Recovery after Microdiscectomy
During the surgery, a small incision measuring only a few centimeters is given on the back of the patient. The surgeon then carefully retracts the skin and the muscles in the lower back. An endoscope/microscope is used to aid the surgeon to see through the narrow incision.
A part of the vertebra known as the lamina may be partially cut to expose the intervertebral disc. The surgeon carefully retracts the spinal nerve roots and uses a special instrument to take small bites of the intervertebral disc. The protruding part of the intervertebral disc is removed and the surgeon carefully closes the incision in layers.

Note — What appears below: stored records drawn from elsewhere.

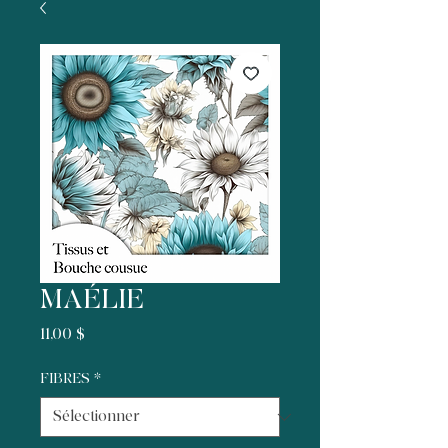
MAÉLIE
Prix
11,00 $
FIBRES
*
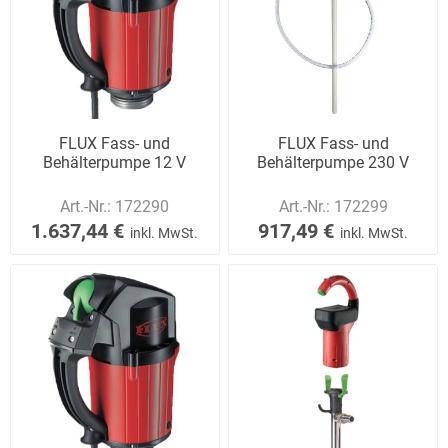
FLUX Fass- und
FLUX Fass- und
Behälterpumpe 12 V
Behälterpumpe 230 V
Art.-Nr.:
172290
Art.-Nr.:
172299
1.637,44 €
917,49 €
inkl. MwSt.
inkl. MwSt.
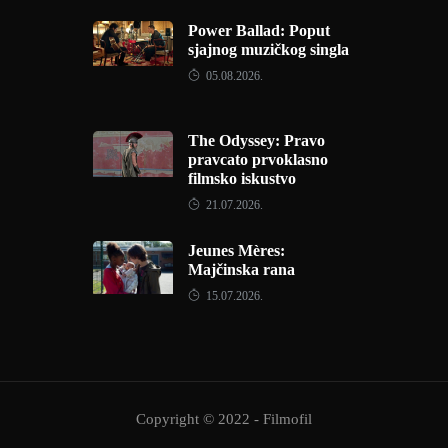
Power Ballad: Poput
sjajnog muzičkog singla
05.08.2026.
The Odyssey: Pravo
pravcato prvoklasno
filmsko iskustvo
21.07.2026.
Jeunes Mères:
Majčinska rana
15.07.2026.
Copyright © 2022 - Filmofil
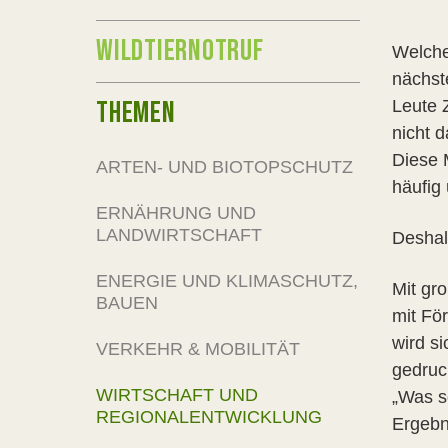
WILDTIERNOTRUF
Welche
nächst
THEMEN
Leute 
nicht 
Diese 
ARTEN- UND BIOTOPSCHUTZ
häufig 
ERNÄHRUNG UND
LANDWIRTSCHAFT
Deshal
ENERGIE UND KLIMASCHUTZ,
Mit gr
BAUEN
mit Fö
wird s
VERKEHR & MOBILITÄT
gedruc
WIRTSCHAFT UND
„Was s
REGIONALENTWICKLUNG
Ergebn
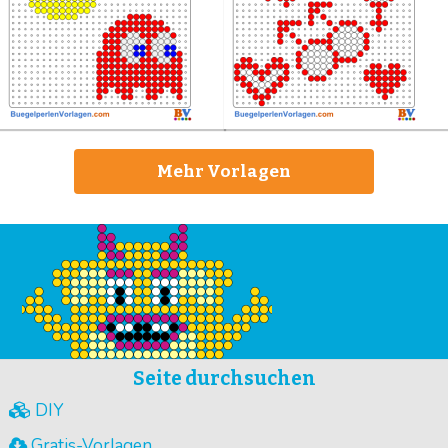
Mehr Vorlagen
Seite durchsuchen
DIY
Gratis-Vorlagen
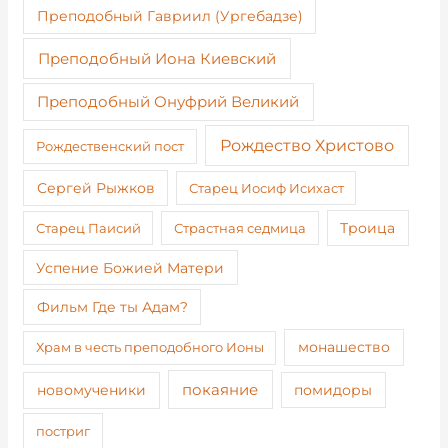
Преподобный Гавриил (Ургебадзе)
Преподобный Иона Киевский
Преподобный Онуфрий Великий
Рождество Христово
Рождественский пост
Сергей Рыжков
Старец Иосиф Исихаст
Старец Паисий
Страстная седмица
Троица
Успение Божией Матери
Фильм Где ты Адам?
монашество
Храм в честь преподобного Ионы
покаяние
новомученики
помидоры
постриг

Following the procedure when the patient is conscious, the patient is taken to the recovery area. The medical staff at the recovery area carefully monitor the patient’s vitals. The postoperative pain is managed with the help of i.v narcotic pain medications. The patient’s ability to pass urine is assessed and the majority of the patients are able to go home the same day of the procedure. Some patients may be required to stay overnight depending upon their underlying medical conditions.

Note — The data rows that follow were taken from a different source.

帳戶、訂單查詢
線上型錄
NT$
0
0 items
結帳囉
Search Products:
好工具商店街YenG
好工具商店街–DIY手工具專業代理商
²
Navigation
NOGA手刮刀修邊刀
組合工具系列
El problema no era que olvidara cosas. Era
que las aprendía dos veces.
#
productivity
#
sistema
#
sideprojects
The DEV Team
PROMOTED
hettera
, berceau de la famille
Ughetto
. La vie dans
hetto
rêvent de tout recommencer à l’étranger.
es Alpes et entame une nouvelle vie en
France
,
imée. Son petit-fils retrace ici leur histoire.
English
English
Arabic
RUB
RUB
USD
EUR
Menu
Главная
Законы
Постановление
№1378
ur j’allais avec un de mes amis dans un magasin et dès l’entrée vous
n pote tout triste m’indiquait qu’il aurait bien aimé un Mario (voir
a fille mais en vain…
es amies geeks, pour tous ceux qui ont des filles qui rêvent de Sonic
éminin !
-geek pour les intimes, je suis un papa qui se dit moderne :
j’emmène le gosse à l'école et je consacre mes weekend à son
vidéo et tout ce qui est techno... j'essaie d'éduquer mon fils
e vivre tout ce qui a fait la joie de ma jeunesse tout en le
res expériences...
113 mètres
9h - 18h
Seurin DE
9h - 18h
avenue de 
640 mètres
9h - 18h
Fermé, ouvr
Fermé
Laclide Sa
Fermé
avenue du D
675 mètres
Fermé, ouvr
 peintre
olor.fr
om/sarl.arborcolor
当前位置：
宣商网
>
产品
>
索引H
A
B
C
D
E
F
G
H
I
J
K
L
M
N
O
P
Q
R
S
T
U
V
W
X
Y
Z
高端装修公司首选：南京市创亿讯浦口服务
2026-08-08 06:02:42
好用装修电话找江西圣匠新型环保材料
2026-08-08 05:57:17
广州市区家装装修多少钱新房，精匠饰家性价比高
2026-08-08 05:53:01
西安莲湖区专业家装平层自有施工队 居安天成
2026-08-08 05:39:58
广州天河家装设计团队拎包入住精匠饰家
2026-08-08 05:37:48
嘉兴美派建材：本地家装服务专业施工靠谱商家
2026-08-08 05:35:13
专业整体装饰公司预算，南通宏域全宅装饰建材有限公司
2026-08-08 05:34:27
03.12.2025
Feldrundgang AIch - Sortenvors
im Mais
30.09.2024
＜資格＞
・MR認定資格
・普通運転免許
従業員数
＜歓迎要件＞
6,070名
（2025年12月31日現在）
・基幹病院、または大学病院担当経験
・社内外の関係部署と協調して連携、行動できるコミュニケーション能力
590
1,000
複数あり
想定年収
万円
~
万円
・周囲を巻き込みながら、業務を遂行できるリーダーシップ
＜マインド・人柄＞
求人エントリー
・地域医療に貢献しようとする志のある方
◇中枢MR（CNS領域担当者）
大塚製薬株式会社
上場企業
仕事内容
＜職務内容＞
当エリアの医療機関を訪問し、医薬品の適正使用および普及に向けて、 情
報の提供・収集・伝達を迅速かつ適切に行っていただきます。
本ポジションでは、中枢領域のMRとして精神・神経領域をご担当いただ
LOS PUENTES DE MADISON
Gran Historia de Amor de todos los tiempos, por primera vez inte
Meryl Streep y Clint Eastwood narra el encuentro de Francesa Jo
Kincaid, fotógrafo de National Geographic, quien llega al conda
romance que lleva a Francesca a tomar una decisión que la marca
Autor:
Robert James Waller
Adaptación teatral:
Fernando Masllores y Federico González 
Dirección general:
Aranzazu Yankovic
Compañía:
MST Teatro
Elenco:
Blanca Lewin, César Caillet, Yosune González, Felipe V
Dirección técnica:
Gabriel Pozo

At home, the patient is instructed incision site care and to avoid certain activities. The incision site is usually covered with small surgical tapes and the incision takes about 10-14 days to completely heal. The patient is instructed to keep the incision site clean and to cover it while taking a shower. The incision area may be cleaned with a towel but care must be taken to prevent the surgical tapes/strips from coming off.

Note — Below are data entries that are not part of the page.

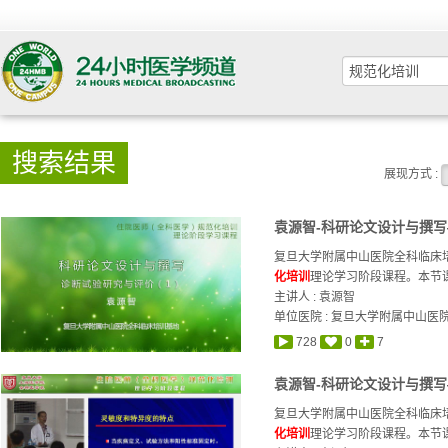
搜索结果
展现方式 :
袁源智-科研论文设计与撰写
复旦大学附属中山医院全科临床培
化培训
理论学习阶段课程。本节课
主讲人 :
袁源智
单位医院 : 复旦大学附属中山医
728
0
7
袁源智-科研论文设计与撰写
复旦大学附属中山医院全科临床培
化培训
理论学习阶段课程。本节课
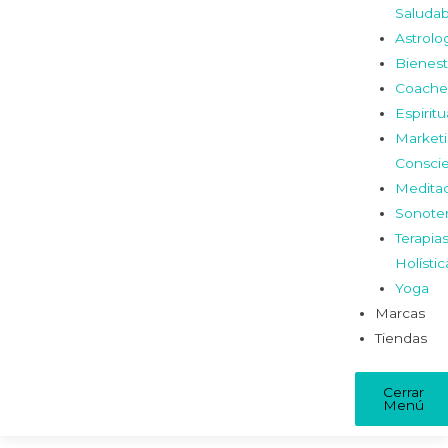
Saludab
Astrolo
Bienest
Coache
Espiritu
Market
Consci
Medita
Sonoter
Terapia
Holístic
Yoga
Marcas
Tiendas
Cerrar
Menú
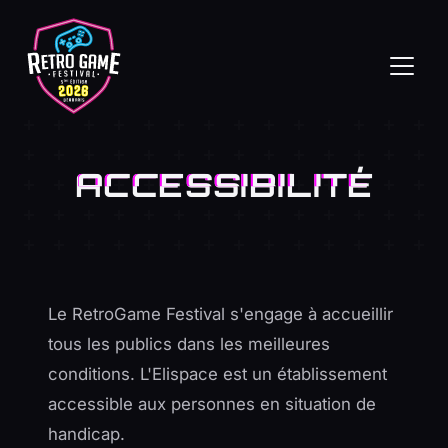
ACCESSIBILITÉ
Le RetroGame Festival s'engage à accueillir
tous les publics dans les meilleures
conditions. L'Elispace est un établissement
accessible aux personnes en situation de
handicap.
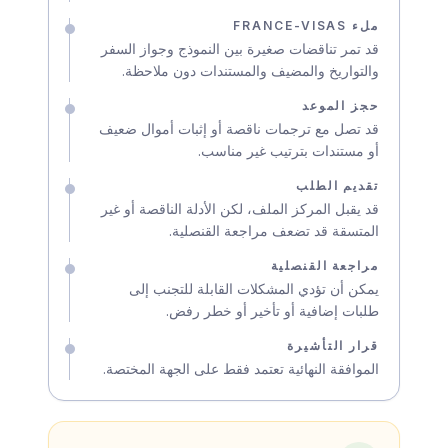
ملء FRANCE-VISAS
قد تمر تناقضات صغيرة بين النموذج وجواز السفر
والتواريخ والمضيف والمستندات دون ملاحظة.
حجز الموعد
قد تصل مع ترجمات ناقصة أو إثبات أموال ضعيف
أو مستندات بترتيب غير مناسب.
تقديم الطلب
قد يقبل المركز الملف، لكن الأدلة الناقصة أو غير
المتسقة قد تضعف مراجعة القنصلية.
مراجعة القنصلية
يمكن أن تؤدي المشكلات القابلة للتجنب إلى
طلبات إضافية أو تأخير أو خطر رفض.
قرار التأشيرة
الموافقة النهائية تعتمد فقط على الجهة المختصة.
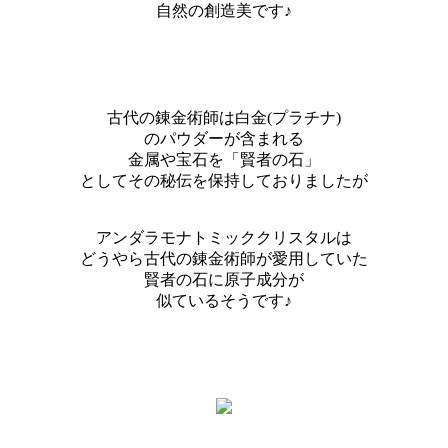
自然の創造美です♪
古代の錬金術師は白金(プラチナ)
のパウダーが含まれる
金属や宝石を「賢者の石」
としてその秘伝を保持しておりましたが
アンダラモナトミッククリスタルは
どうやら古代の錬金術師が愛用していた
賢者の石に原子成分が
似ているそうです♪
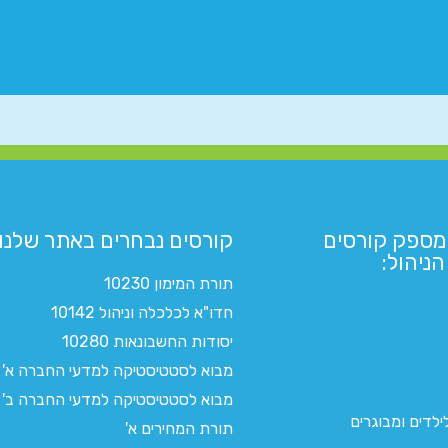
מספק קורסים
קורסים נבחרים באתר שלנו:​
ניהול:
תורת המימון 10230
חדו"א לכלכלה וניהול 10142
יסודות החשבונאות 10280
מבוא לסטטיסטיקה למדעי החברה א'
מבוא לסטטיסטיקה למדעי החברה ב'
לדים ומבוגרים
תורת המחירים א'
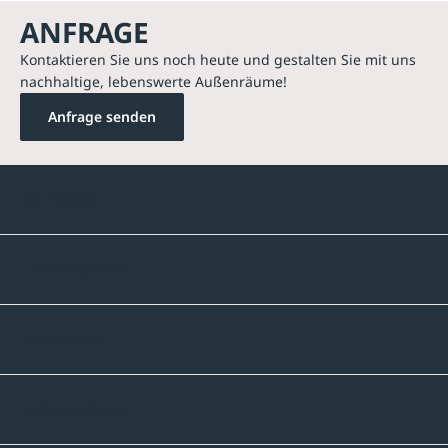
ANFRAGE
Kontaktieren Sie uns noch heute und gestalten Sie mit uns
nachhaltige, lebenswerte Außenräume!
Anfrage senden
Kontakte
Unternehmen
Sortiment
Informatives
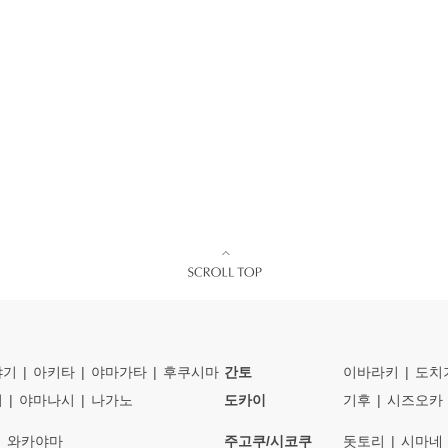
야기
아키타
야마가타
후쿠시마
간토
이바라키
도치
이
야마나시
나가노
도카이
기후
시즈오카
와카야마
주고쿠/시코쿠
돗토리
시마네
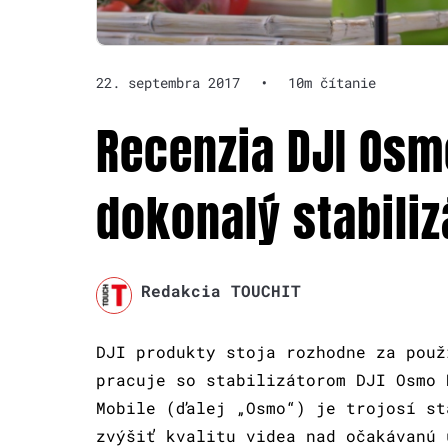
22. septembra 2017
•
10m čítanie
Recenzia DJI Osm
dokonalý stabili
Redakcia TOUCHIT
DJI produkty stoja rozhodne za použ
pracuje so stabilizátorom DJI Osmo 
Mobile (ďalej „Osmo“) je trojosí st
zvýšiť kvalitu videa nad očakávanú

The patients are advised to report any redness, swelling, discharge from the incision site. The presence of discharge from the incision site may require a doctor’s examination to rule out infection. The patients are also instructed to report worsening pain, loss of bladder/bowel control, or weakness/numbness of the lower extremities.
The initial postoperative pain is managed with the help of narcotic pain medications. The majority of the patients are able to wean off the narcotic medications in the first 1-2 weeks. Patients may drive as early as the first postoperative week but are advised to not drive while taking narcotic medications. During the initial period, patients are often advised to drive only for short distances.
During the initial and subsequent postoperative period, the patients are advised against complete rest and are motivated to remain active. The patients are advised against excessive bending or turning actions. The patients during the first 2-4 weeks are advised not to lift more than 5 pounds of weight. Light activities in the house may be permitted but strenuous activities such as yard work, lifting, pulling, pushing is not permitted.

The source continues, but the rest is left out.